Restate the listing word for word. Stop at the line that holds "KAYDET (927, 1004)", include it, and leave out all pictures.
───── RECORDS TO USE ─────
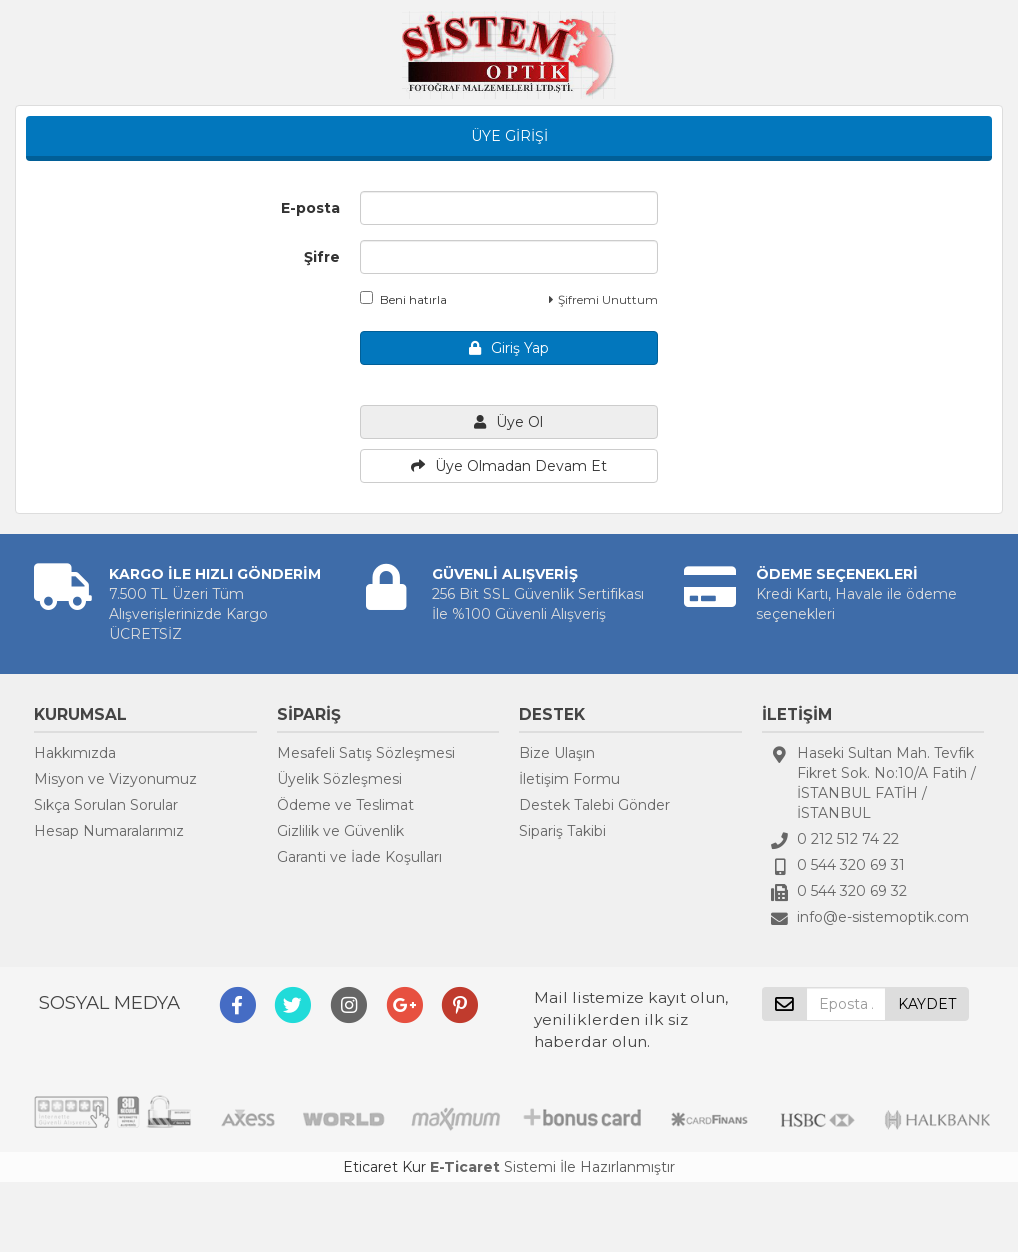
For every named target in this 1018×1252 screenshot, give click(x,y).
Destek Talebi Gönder (594, 805)
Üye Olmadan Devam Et (509, 466)
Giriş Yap (509, 348)
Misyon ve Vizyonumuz (115, 779)
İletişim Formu (569, 779)
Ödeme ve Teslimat (345, 805)
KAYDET (927, 1004)
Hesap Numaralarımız (109, 831)
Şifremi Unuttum (603, 299)
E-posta (310, 208)
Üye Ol (508, 422)
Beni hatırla (403, 299)
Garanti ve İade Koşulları (359, 857)
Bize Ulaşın (557, 753)
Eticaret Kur (384, 1167)
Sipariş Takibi (562, 831)
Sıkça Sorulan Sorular (106, 805)
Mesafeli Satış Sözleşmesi (366, 753)
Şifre (322, 257)
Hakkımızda (75, 753)
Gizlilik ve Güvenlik (340, 831)
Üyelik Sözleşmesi (339, 779)
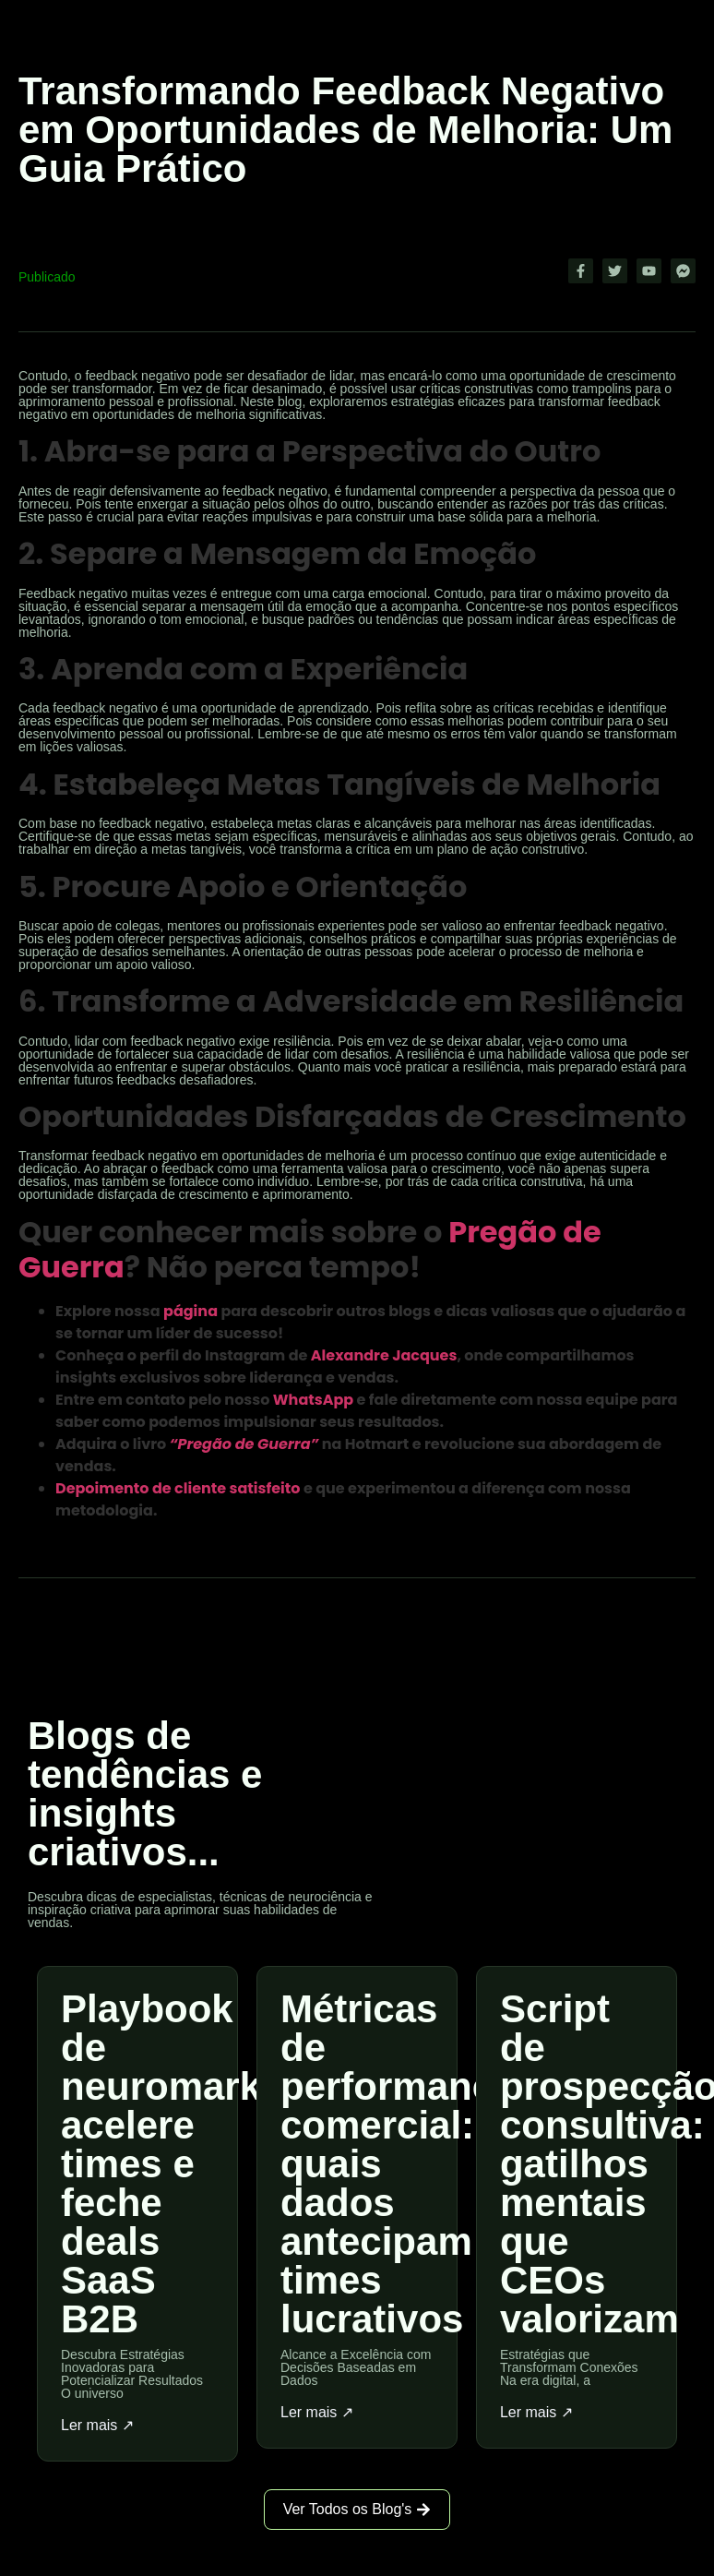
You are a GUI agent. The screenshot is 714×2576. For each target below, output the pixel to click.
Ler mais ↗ (97, 2425)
─────
- ANSWER SPACE
For every named target in this 1018×1252 screenshot, give click(x,y).
Destek Talebi Gönder (594, 805)
Üye Olmadan Devam Et (509, 466)
Giriş Yap (509, 348)
Misyon ve Vizyonumuz (115, 779)
İletişim Formu (569, 779)
Ödeme ve Teslimat (345, 805)
KAYDET (927, 1004)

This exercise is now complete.